■ Instructions for the task ■
Retype each of the records below exactly, leaving the pictures out.

■ Records shown ■

((

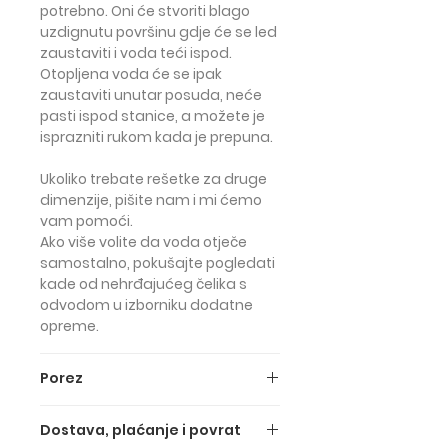
potrebno. Oni će stvoriti blago
uzdignutu površinu gdje će se led
zaustaviti i voda teći ispod.
Otopljena voda će se ipak
zaustaviti unutar posuda, neće
pasti ispod stanice, a možete je
isprazniti rukom kada je prepuna.
Ukoliko trebate rešetke za druge
dimenzije, pišite nam i mi ćemo
vam pomoći.
Ako više volite da voda otječe
samostalno, pokušajte pogledati
kade od nehrđajućeg čelika s
odvodom u izborniku dodatne
opreme.
Porez
Gore navedene cijene su SA PDV-
Dostava, plaćanje i povrat
om (PDV od 22%).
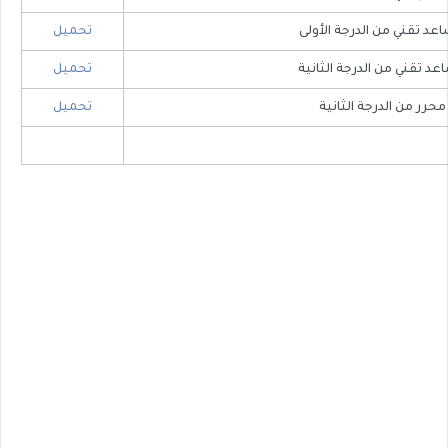
عد تقني من الدرجة الأولى
​​​تحميل
اعد تقني من الدرجة الثانية
​تحميل
​محرر من الدرجة الثانية
​تحميل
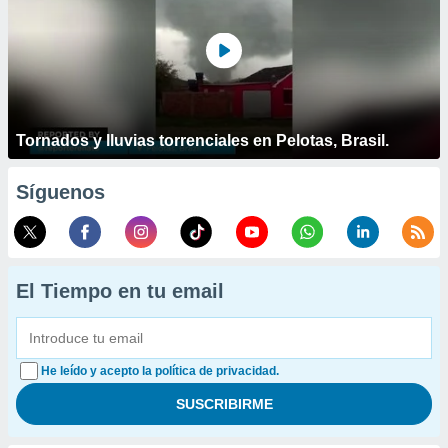
Tornados y lluvias torrenciales en Pelotas, Brasil.
Síguenos
El Tiempo en tu email
He leído y acepto la política de privacidad.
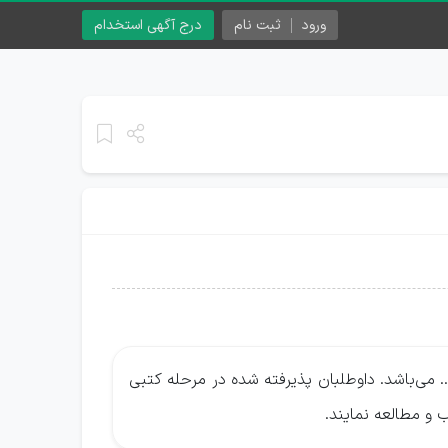
ورود
ثبت نام
درج آگهی استخدام
. می‌باشد. داوطلبان پذیرفته شده در مرحله کتبی
 و مطالعه نمایند.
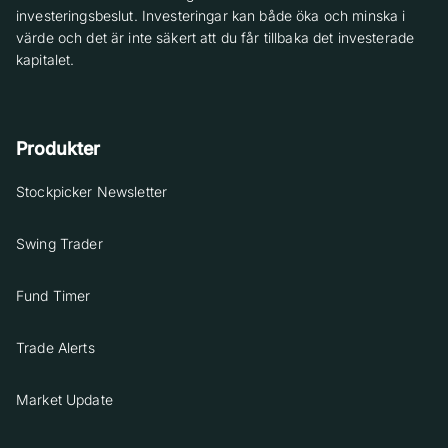
investeringsbeslut. Investeringar kan både öka och minska i
värde och det är inte säkert att du får tillbaka det investerade
kapitalet.
Produkter
Stockpicker Newsletter
Swing Trader
Fund Timer
Trade Alerts
Market Update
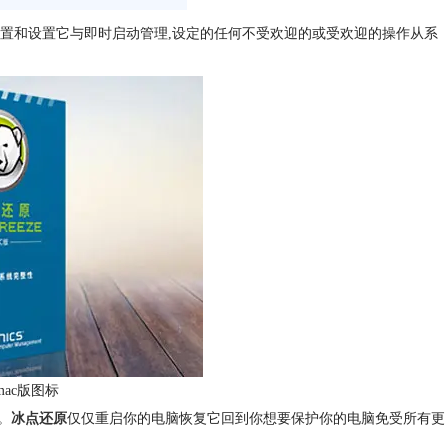
配置和设置它与即时启动管理,设定的任何不受欢迎的或受欢迎的操作从系
ac版图标
。
冰点还原
仅仅重启你的电脑恢复它回到你想要保护你的电脑免受所有更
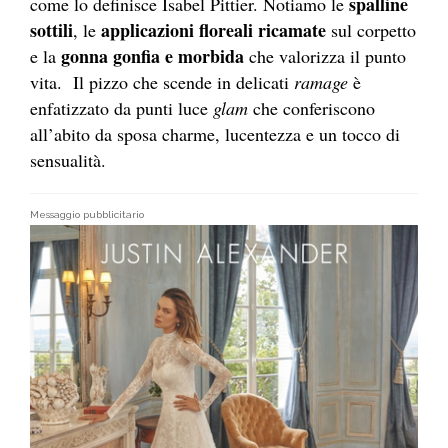
spalline
come lo definisce Isabel Pittier. Notiamo le
sottili
applicazioni floreali ricamate
, le
sul corpetto
gonna gonfia e morbida
e la
che valorizza il punto
vita. Il pizzo che scende in delicati
ramage
è
enfatizzato da punti luce
glam
che conferiscono
all’abito da sposa charme, lucentezza e un tocco di
sensualità.
Messaggio pubblicitario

))

■ Expected answer ■
potrebno. Oni će stvoriti blago
uzdignutu površinu gdje će se led
zaustaviti i voda teći ispod.
Otopljena voda će se ipak
zaustaviti unutar posuda, neće
pasti ispod stanice, a možete je
isprazniti rukom kada je prepuna.
Ukoliko trebate rešetke za druge
dimenzije, pišite nam i mi ćemo
vam pomoći.
Ako više volite da voda otječe
samostalno, pokušajte pogledati
kade od nehrđajućeg čelika s
odvodom u izborniku dodatne
opreme.
Porez
Gore navedene cijene su SA PDV-
Dostava, plaćanje i povrat
om (PDV od 22%).
عد تقني من الدرجة الأولى
​​​تحميل
اعد تقني من الدرجة الثانية
​تحميل
​محرر من الدرجة الثانية
​تحميل
Tornados y lluvias torrenciales en Pelotas, Brasil.
Síguenos
El Tiempo en tu email
He leído y acepto la política de privacidad.
ورود
ثبت نام
درج آگهی استخدام
. می‌باشد. داوطلبان پذیرفته شده در مرحله کتبی
 و مطالعه نمایند.
investeringsbeslut. Investeringar kan både öka och minska i
värde och det är inte säkert att du får tillbaka det investerade
kapitalet.
Produkter
Stockpicker Newsletter
Swing Trader
Fund Timer
Trade Alerts
Market Update
配置和设置它与即时启动管理,设定的任何不受欢迎的或受欢迎的操作从系
ac版图标
。
冰点还原
仅仅重启你的电脑恢复它回到你想要保护你的电脑免受所有更
spalline
come lo definisce Isabel Pittier. Notiamo le
sottili
applicazioni floreali ricamate
, le
sul corpetto
gonna gonfia e morbida
e la
che valorizza il punto
vita. Il pizzo che scende in delicati
ramage
è
enfatizzato da punti luce
glam
che conferiscono
all’abito da sposa charme, lucentezza e un tocco di
sensualità.
Messaggio pubblicitario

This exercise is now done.